Unconfigured Ad

Collapse
X
 
  • Filter
  • Time
  • Show
Clear All
new posts
  • tirohia
    Member
    • Nov 2011
    • 47

    Differential expression between samples from different experiments

    I have some RNASeq data from a time course experiment that is a mix of (mostly) plant and bacterial reads. I have a senior scientist (I'm a phd student) who has approached me asking me to do a differential expression analysis between the bacterial reads at a random time point in my time course with some reads from an experiment where the bacteria has been grown in culture.

    I can see how the difference between in planta and in vitro gene expression could be interesting. I've been racking my brains trying to think how you would design an experiment to look at this - no luck. I'm moderately confident that comparing data from different experiments is not the way to do it though.

    It's the same strain of bacteria - though different preparations. The data from the other experiment is RPKM values (and possibly raw counts/gene) from reads aligned against the same reference genome. I'm already aware that using RPKM values for downstream analysis is a bad idea. I can get the lengths of the genes and (I think) work backwards from RPKM. Which is going to result in two libraries of massively different sizes - a lot of the real estate in the time course experiment is taken up by plant RNA, from the in vitro experiment, it's all bacterial RNA. I'm dubious about straight out adjusting for library size - the difference in size means any variation in the time course data is just going to be magnified horrifically.

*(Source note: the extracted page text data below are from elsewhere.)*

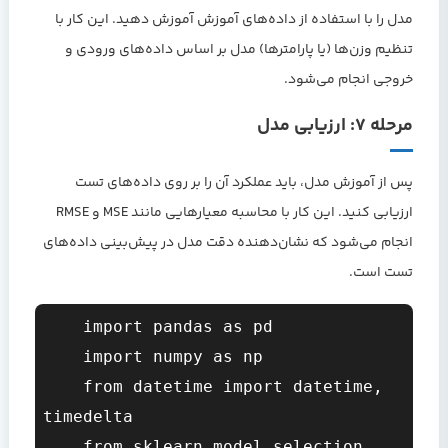
مدل را با استفاده از داده‌های آموزش آموزش دهید. این کار با
تنظیم وزن‌ها (یا پارامترها) مدل بر اساس داده‌های ورودی و
خروجی انجام می‌شود.
مرحله ۷: ارزیابی مدل
پس از آموزش مدل، باید عملکرد آن را بر روی داده‌های تست
ارزیابی کنید. این کار با محاسبه معیارهایی مانند MSE و RMSE
انجام می‌شود که نشان‌دهنده دقت مدل در پیش‌بینی داده‌های
تست است.
    import pandas as pd

    import numpy as np

    from datetime import datetime, 
timedelta

    from sklearn.model_selection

    Ah, also, my data, I have 3 replicates at each time point, the supplied data, only a single replicant. DESeq can handle 1 replicate if it must but this just screams dangerous to me.

    Are my objections running along the correct lines (magnification of variation, starting with different bacterial preparations )? Is there any else that I should add? Is there any way to make this a good thing (nothing occurs to me) even as an incredibly tentative exploratory process? Anything anyone could add would be grand.



    Cheers
    Ben.
  • sarvidsson
    Senior Member
    • Jan 2015
    • 137

    #2
    My first advice is for you to talk to the senior scientist about it and explain your fears to him if you didn't do so already. He should (hopefully) know the experimental setup and the species involved better than anyone here.

    Your objections are valid - it will be difficult to draw conclusions from such a comparison. A couple of things:
    - Forget the RPKMs for such a comparison, you need at least the raw counts - or much better the actual reads, so that you are sure that the data is aligned and counted in the same way.
    - How much bacterial reads do you have per sample from your time-course? Tens of thousands, hundreds of thousands or millions? With tens of thousands, forget it. With hundreds of thousands or millions, a comparison might be possible.
    - Make sure you get rid of rRNA sequences/counts before you put anything into DESeq, or it will end in disaster (since the amount of rRNA that slipped through will most probably be different for the different sample/library preps)
    - DESeq/DESeq2 will handle the library size differences (I've seen it work OK with up to two orders of magnitude of difference in read counts), don't try to adjust the raw counts for library size yourself!
    Last edited by sarvidsson; 02-25-2015, 01:09 AM.

    Comment

    • nucacidhunter
      Jafar Jabbari
      • Jan 2013
      • 1250

      #3
      I think you might be able to do following with your data:

      1- Identify bacterial genes that are expressed only in culture and only on host. There would a different set of genes that are expressed when bacteria invades and grows on host and a set of genes that are turned off.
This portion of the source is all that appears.